New Horror Releases: Baby Frankenstein (2020) - Reviewed

There is a certain charm to a movie where the characters have a simple goal, or not really one at all, and it is executed in an entertaining way. Baby Frankenstein falls into this category. This movie uses hilarious characters and intentionally awkward dialogue to create humor, while a loosely structured plot pulls the action forward. This movie features two teenagers Dauvin(Andre Gower) and Truth (Cora Savage) who discover a tiny automation in their attic. Once they switch it on, the baby Frankenstein (Rance Nix) leads them on a chase through the town and countryside. Dauvin’s stepdad (Patrick McCartney) is also searching for the Baby Frankenstein to try and sell it to National Geographic for a profit.

This is a movie that thrives on a particular vibe to the dialogue. The dialogue is super conversational, and very fast paced with a lot of people talking over each other. It is similar to how a skit on I Think You Should Leave feels, where the lines and the awkward way they are delivered creates humor. One character tells Dauvin that he is going to try and sleep with his mom later, and Dauvin and Truth react exactly as you think they would. The quick and humorous exchanges keep the movie moving and really quite funny at times. The characters will directly crack jokes at the expense of other characters, or simply say things to mess with them. 

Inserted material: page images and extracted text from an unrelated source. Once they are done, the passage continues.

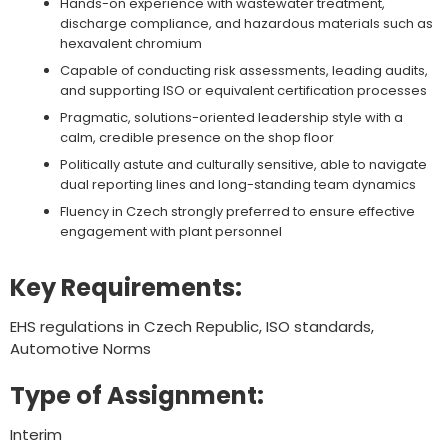
Hands-on experience with wastewater treatment,
discharge compliance, and hazardous materials such as
hexavalent chromium
Capable of conducting risk assessments, leading audits,
and supporting ISO or equivalent certification processes
Pragmatic, solutions-oriented leadership style with a
calm, credible presence on the shop floor
Politically astute and culturally sensitive, able to navigate
dual reporting lines and long-standing team dynamics
Fluency in Czech strongly preferred to ensure effective
engagement with plant personnel
Key Requirements:
EHS regulations in Czech Republic, ISO standards,
Automotive Norms
Type of Assignment:
Interim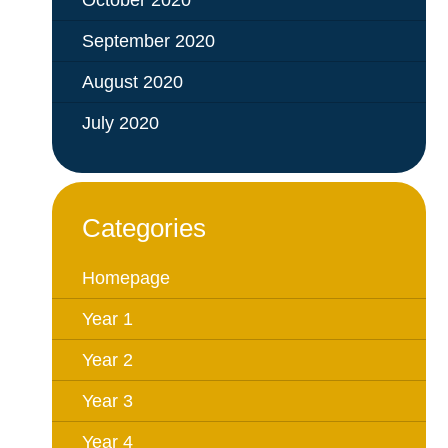
October 2020
September 2020
August 2020
July 2020
Categories
Homepage
Year 1
Year 2
Year 3
Year 4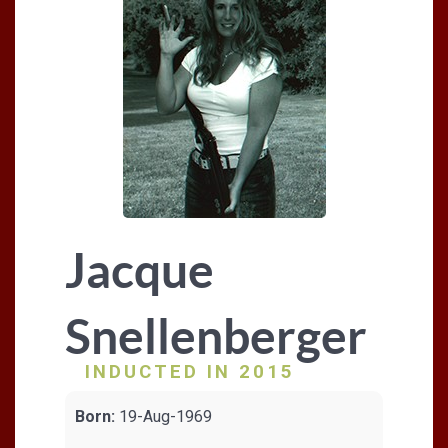
Jacque
Snellenberger
INDUCTED IN 2015
Born:
19-Aug-1969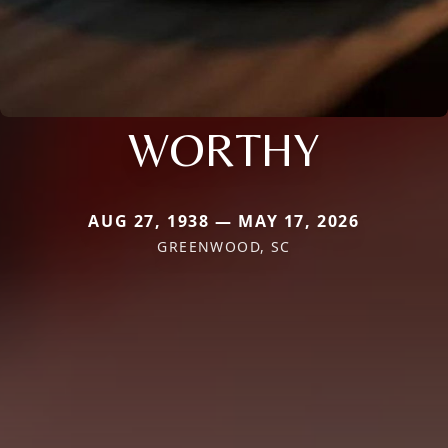
WORTHY
AUG 27, 1938 — MAY 17, 2026
GREENWOOD, SC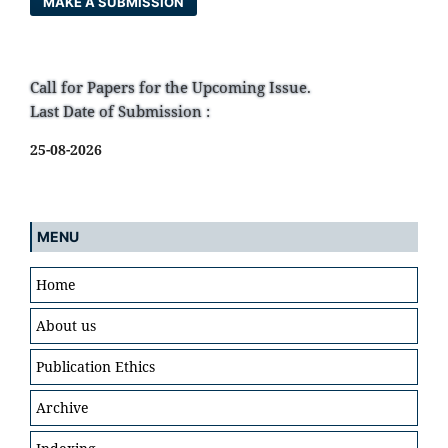
MAKE A SUBMISSION
Call for Papers for the Upcoming Issue.
Last Date of Submission :
25-08-2026
MENU
Home
About us
Publication Ethics
Archive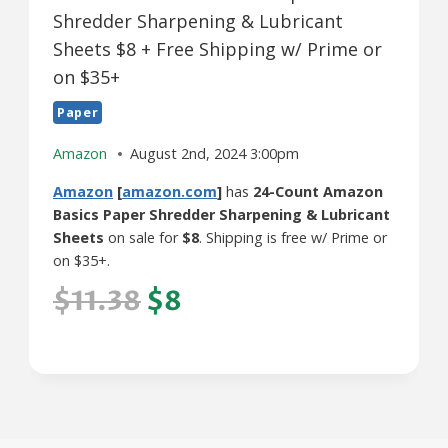
Shredder Sharpening & Lubricant
Sheets $8 + Free Shipping w/ Prime or
on $35+
Paper
Amazon
August 2nd, 2024 3:00pm
Amazon
[
amazon.com
]
has
24-Count Amazon
Basics Paper Shredder Sharpening & Lubricant
Sheets
on sale for
$8
. Shipping is free w/ Prime or
on $35+.
$11.38
$8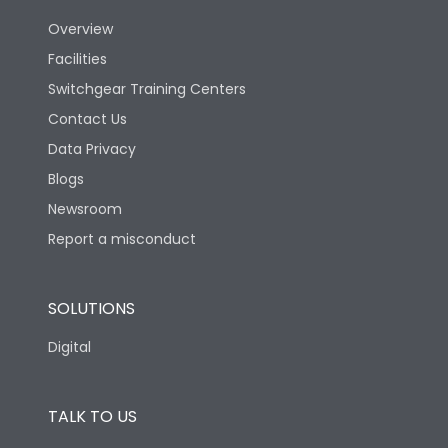
Overview
Version
H
Facilities
Switchgear Training Centers
Life
Contact Us
Data Privacy
Electrical life-Operating
Blogs
10000
Cycles
Newsroom
Report a misconduct
Mechanical life-
20000
Operating Cycles
SOLUTIONS
Physical Dimensions
Digital
Height
433
TALK TO US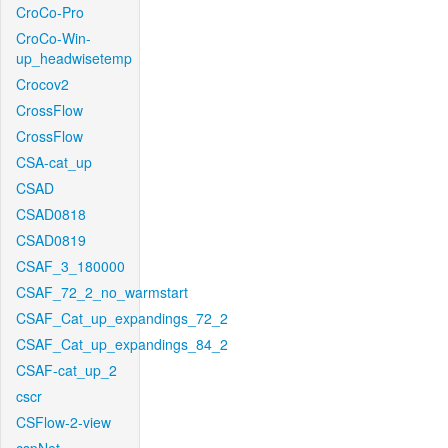
CroCo-Pro
CroCo-Win-
up_headwisetemp
Crocov2
CrossFlow
CrossFlow
CSA-cat_up
CSAD
CSAD0818
CSAD0819
CSAF_3_180000
CSAF_72_2_no_warmstart
CSAF_Cat_up_expandings_72_2
CSAF_Cat_up_expandings_84_2
CSAF-cat_up_2
cscr
CSFlow-2-view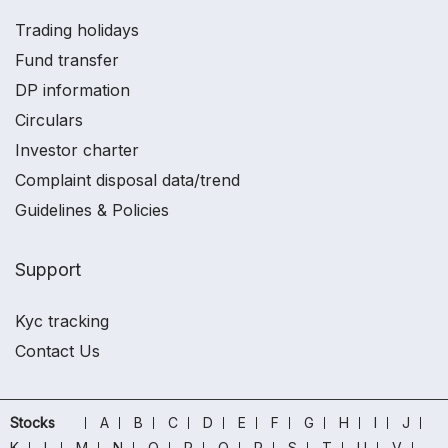
Trading holidays
Fund transfer
DP information
Circulars
Investor charter
Complaint disposal data/trend
Guidelines & Policies
Support
Kyc tracking
Contact Us
Stocks
A
B
C
D
E
F
G
H
I
J
K
L
M
N
O
P
Q
R
S
T
U
V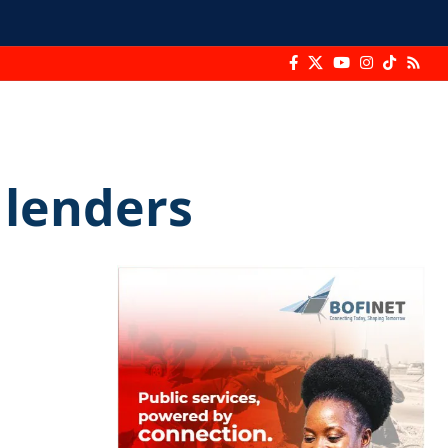
 lenders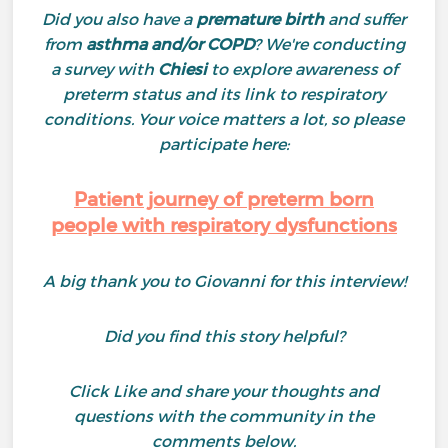
Did you also have a
premature birth
and suffer
from
asthma and/or COPD
? We're conducting
a survey with
Chiesi
to explore awareness of
preterm status and its link to respiratory
conditions. Your voice matters a lot, so please
participate here:
Patient journey of preterm born
people with respiratory dysfunctions
A big thank you to Giovanni for this interview!
Did you find this story helpful?
Click Like and share your thoughts and
questions with the community in the
comments below.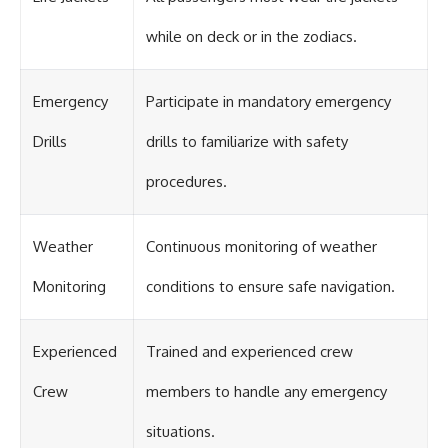
#OgallalaAquifer
#HighPlainsAquifer
while on deck or in the zodiacs.
#Groundwater
#GroundwaterDepletion
#GreatPlains
#CenterPivotIrrigation
Emergency
Participate in mandatory emergency
#WaterScarcity #Agriculture
#FoodSecurity #Documentary
Drills
drills to familiarize with safety
#Geography #Geology
#EnvironmentalScience
procedures.
#WaterCrisis #GeoQuest
Weather
Continuous monitoring of weather
Monitoring
conditions to ensure safe navigation.
Experienced
Trained and experienced crew
Crew
members to handle any emergency
situations.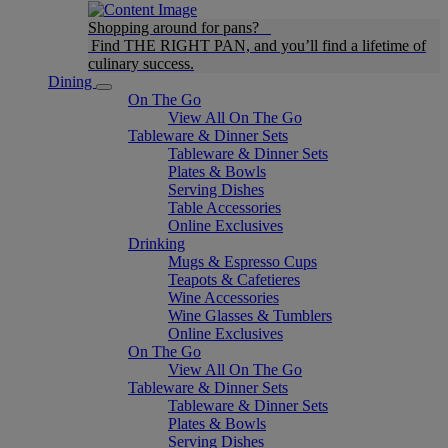
Shopping around for pans?
Find THE RIGHT PAN, and you’ll find a lifetime of
culinary success.
Dining
On The Go
View All On The Go
Tableware & Dinner Sets
Tableware & Dinner Sets
Plates & Bowls
Serving Dishes
Table Accessories
Online Exclusives
Drinking
Mugs & Espresso Cups
Teapots & Cafetieres
Wine Accessories
Wine Glasses & Tumblers
Online Exclusives
On The Go
View All On The Go
Tableware & Dinner Sets
Tableware & Dinner Sets
Plates & Bowls
Serving Dishes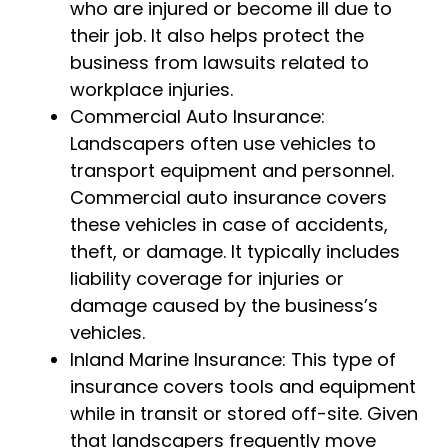
who are injured or become ill due to
their job. It also helps protect the
business from lawsuits related to
workplace injuries.
Commercial Auto Insurance:
Landscapers often use vehicles to
transport equipment and personnel.
Commercial auto insurance covers
these vehicles in case of accidents,
theft, or damage. It typically includes
liability coverage for injuries or
damage caused by the business’s
vehicles.
Inland Marine Insurance: This type of
insurance covers tools and equipment
while in transit or stored off-site. Given
that landscapers frequently move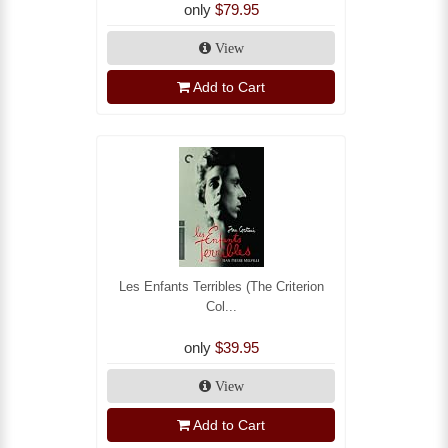
only
$79.95
View
Add to Cart
Les Enfants Terribles (The Criterion
Col...
only
$39.95
View
Add to Cart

The lines are really only as funny as the characters delivering them, and this movie had some really funny characters. The stepdad was perhaps the funniest character in the movie. He is an awful person and does little to hide it. He says nasty things all the time, and spends much of the movie harassing Dauvin in the strangest ways possible. Perhaps even funnier than this, he has a friend who is always standing in the background, never speaks, and is constantly asked about in every scene he is present in. 

The soundtrack is another aspect of this movie that was put together really well. Each group of characters while they are moving around and going about their business has a soundtrack that accompanies them, and that sort of fits to their personality. When they come onscreen their music starts up, and often times fades away as another group takes the camera’s focus. It helped to establish a set tone of whimsy throughout the movie.

What this movie did really well was create absurd and awkward situations that play out well on camera, and are quite funny. However when the movie tries to introduce an air of danger to put pressure on the characters to movie the plot it came off as forced. The plot was a much weaker driving force in the film when compared to the characters and dialogue, and it should have been left that way. There is nothing wrong with a largely irreverent film that makes me laugh, which is exactly what this is.